September 01, 2010|By Monica Yant Kinney, Inquirer Columnist


The Pennsylvania Gaming Control Board is not known for holding inquisitions, since it has the inherently contradictory goals of regulating an industry while encouraging its success. You don't have to be a gambling expert to know that casinos generally win when a state's bottom line depends on citizens losing.

So it was with giddy anticipation that I tuned in to the PGCB's August meeting. Rumor had it the commissioners were livid.

When does a trend become an epidemic? When a half-dozen adults abandon their kids and common sense, as they did this summer in the parking lot at Greenwood Gaming's Parx Casino in Bensalem.

"I think I speak for the board when I say I find these instances incredibly troubling," Chairman Gregory Fajt said. "Under the wrong circumstances, it could truly be a matter of life and death."

At the board's request, Thomas Bonner, Greenwood's general counsel, detailed the stupidity spree: Five parents left 10 children - one just 15 months old - inside running cars for 30 minutes to six hours while Mom or Dad played.

"We don't want these people at our property," Bonner insisted. "We don't want their money."

To prove his point, Bonner said Parx wiped all the offenders from its mailing list and canceled their player cards - the casino equivalent of shunning.

 

Busted and banned

Painfully aware that most of the victims had been spotted by other patrons, not casino staff, Bonner said Parx had since beefed up security and begun 24/7 pavement patrols.

"We have 6,000 spaces," he lamented, "acres and acres of parking."

And, Bonner said at the Aug. 19 hearing, all security officers have been retrained with a singular focus on the freakish worst-case scenario: "The most important priority when they're doing vehicle patrols is to look for people in cars."

Yet six days later, a 34-year-old Bensalem father drank a couple of beers, then drove to Parx to play blackjack.
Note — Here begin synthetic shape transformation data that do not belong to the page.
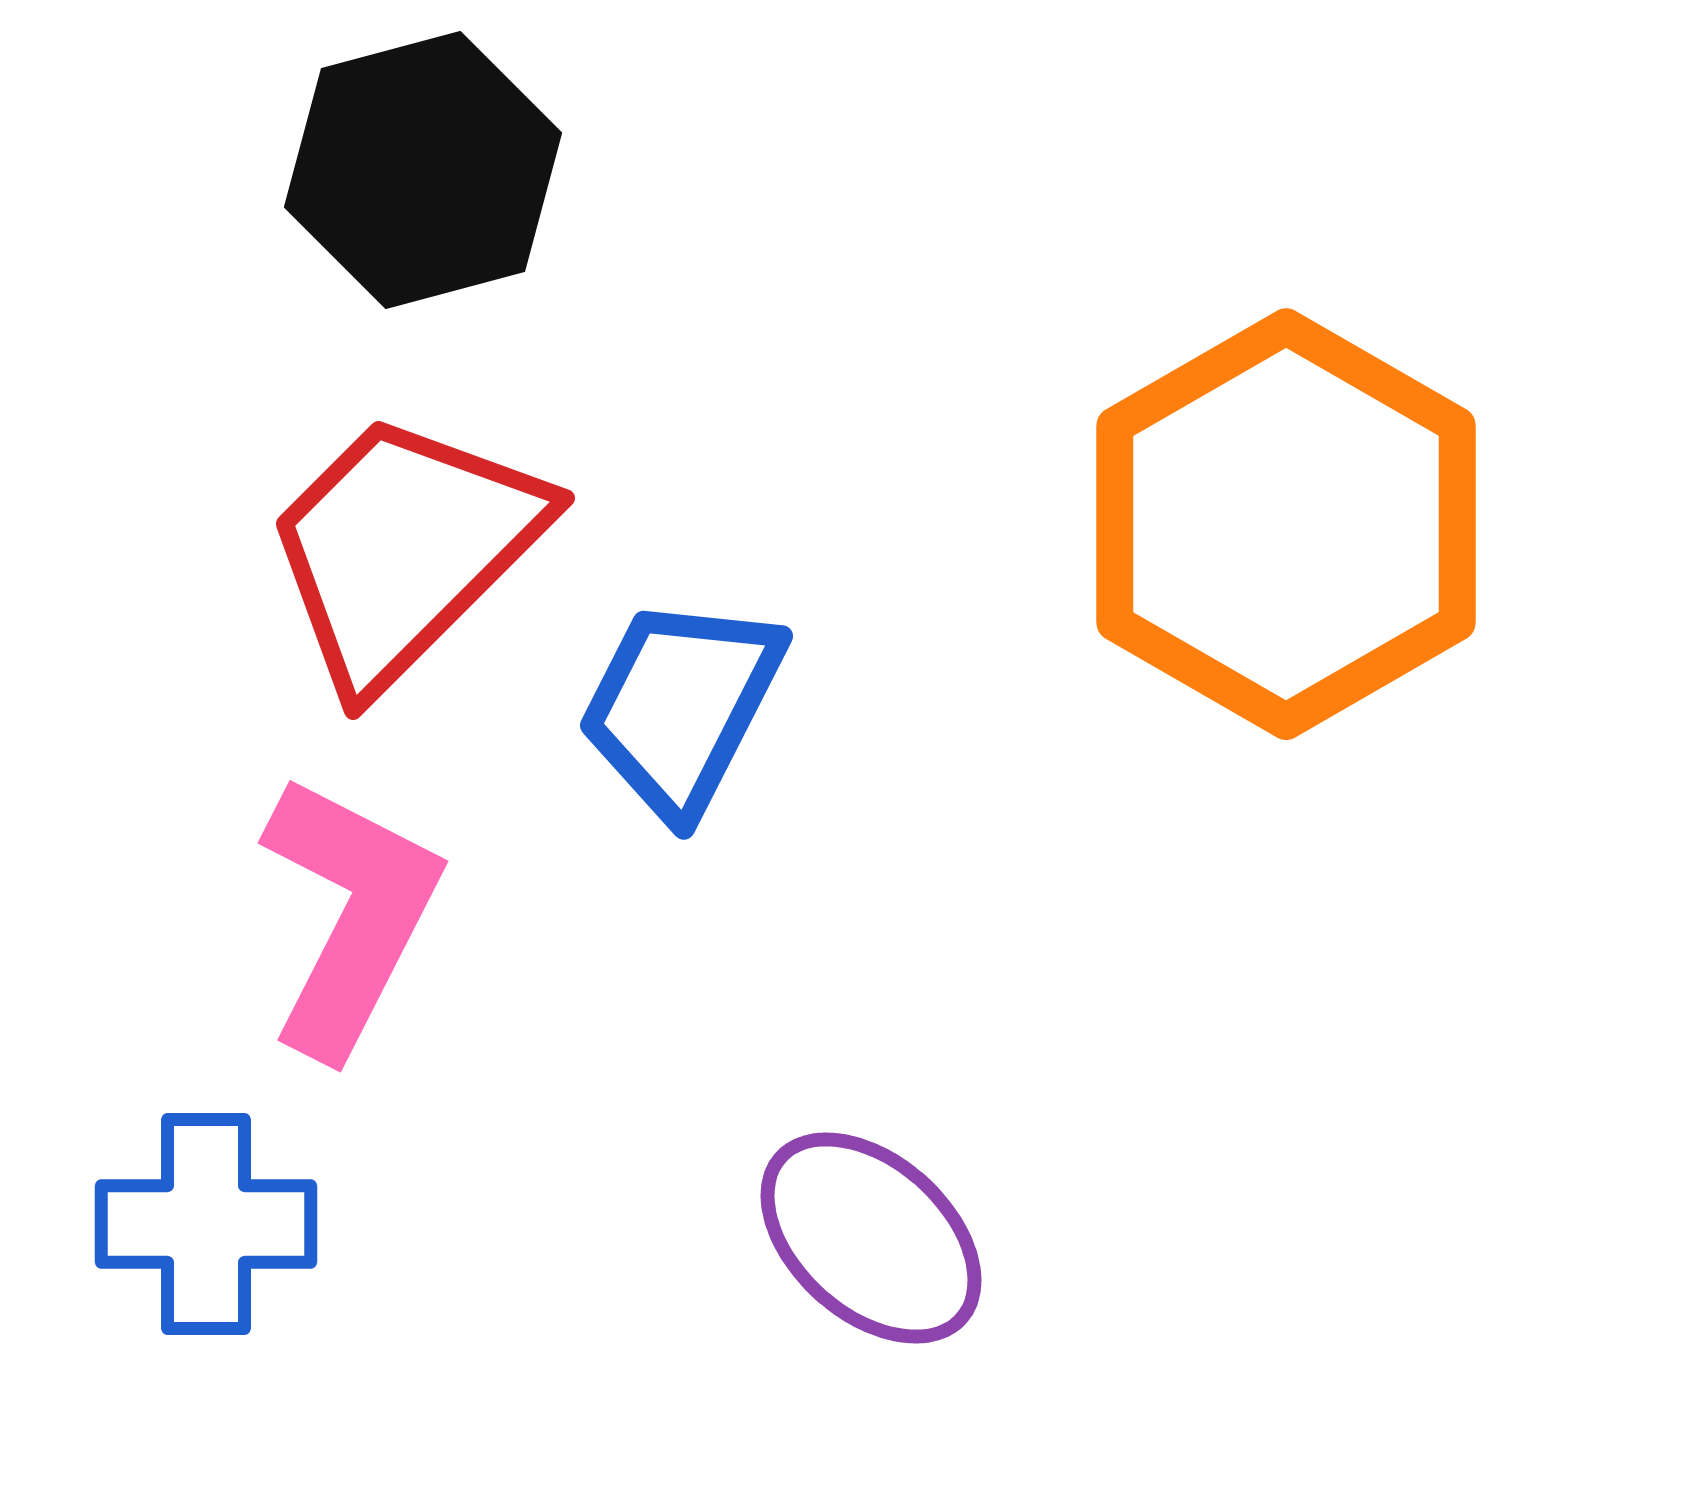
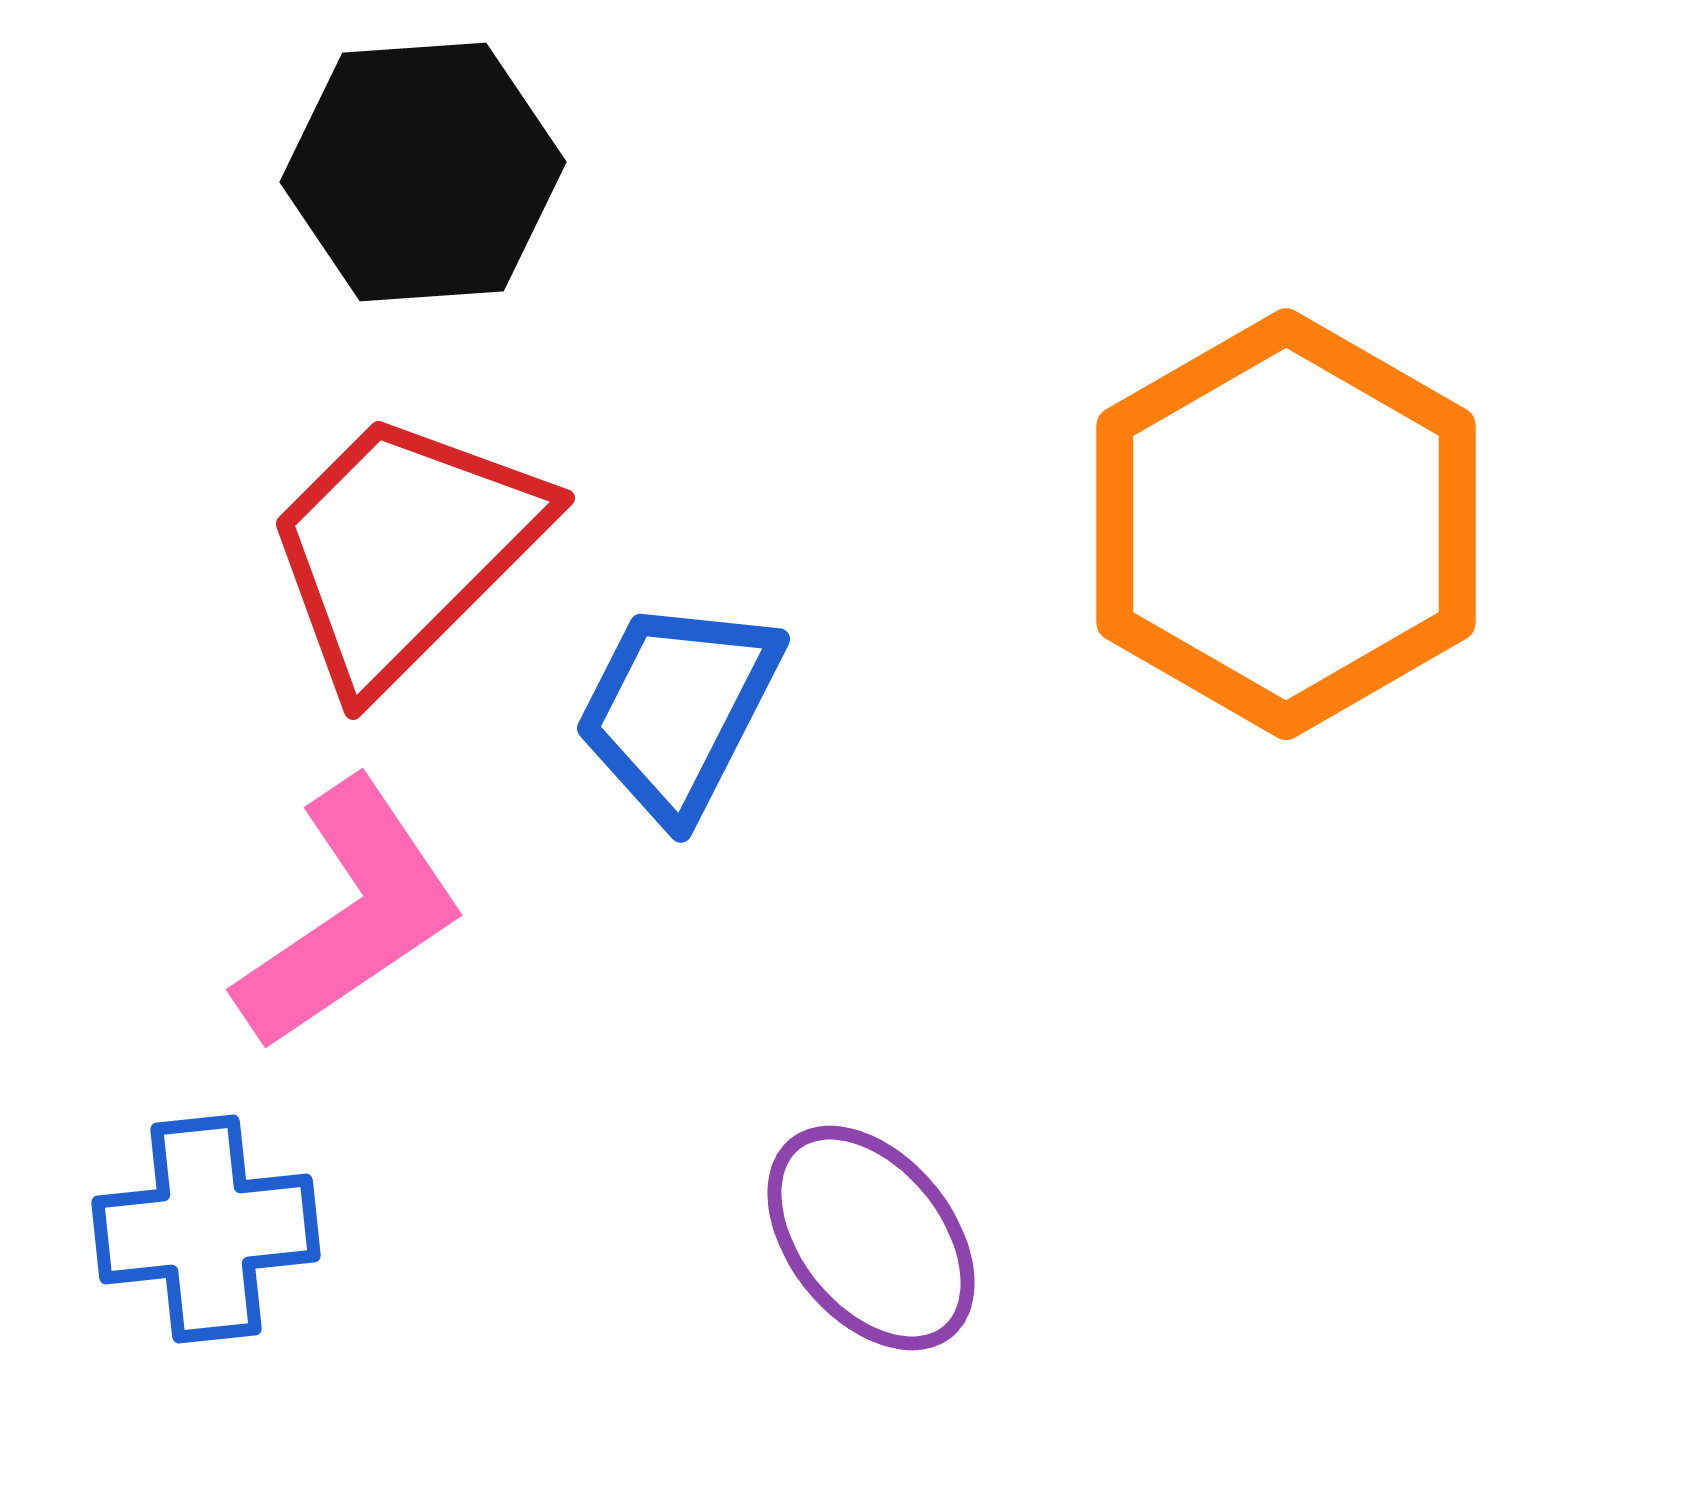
black hexagon: moved 2 px down; rotated 11 degrees clockwise
blue trapezoid: moved 3 px left, 3 px down
pink L-shape: rotated 29 degrees clockwise
blue cross: moved 5 px down; rotated 6 degrees counterclockwise
purple ellipse: rotated 9 degrees clockwise
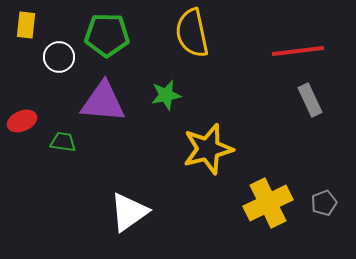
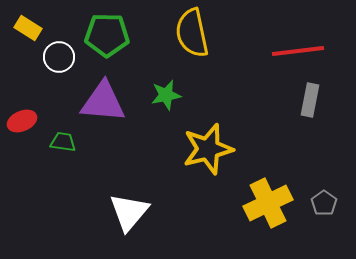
yellow rectangle: moved 2 px right, 3 px down; rotated 64 degrees counterclockwise
gray rectangle: rotated 36 degrees clockwise
gray pentagon: rotated 15 degrees counterclockwise
white triangle: rotated 15 degrees counterclockwise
Inside a running SUV, he left his 7- and 12-year-old children and a pit bull puppy.

It was 10:15 on a Wednesday night. Once again, fellow gamblers spied the children before Parx security did. So much for that training.

As I watched, I waited for the gaming board to show real muscle, any evidence of control. Instead, they dubbed car abandonments "a horrific societal problem" and agreed they were lucky no one died.

One commissioner actually suggested wrapping Parx security cars with anti-child-abuse messages. Another blamed Bensalem police for not assigning an officer to the lot.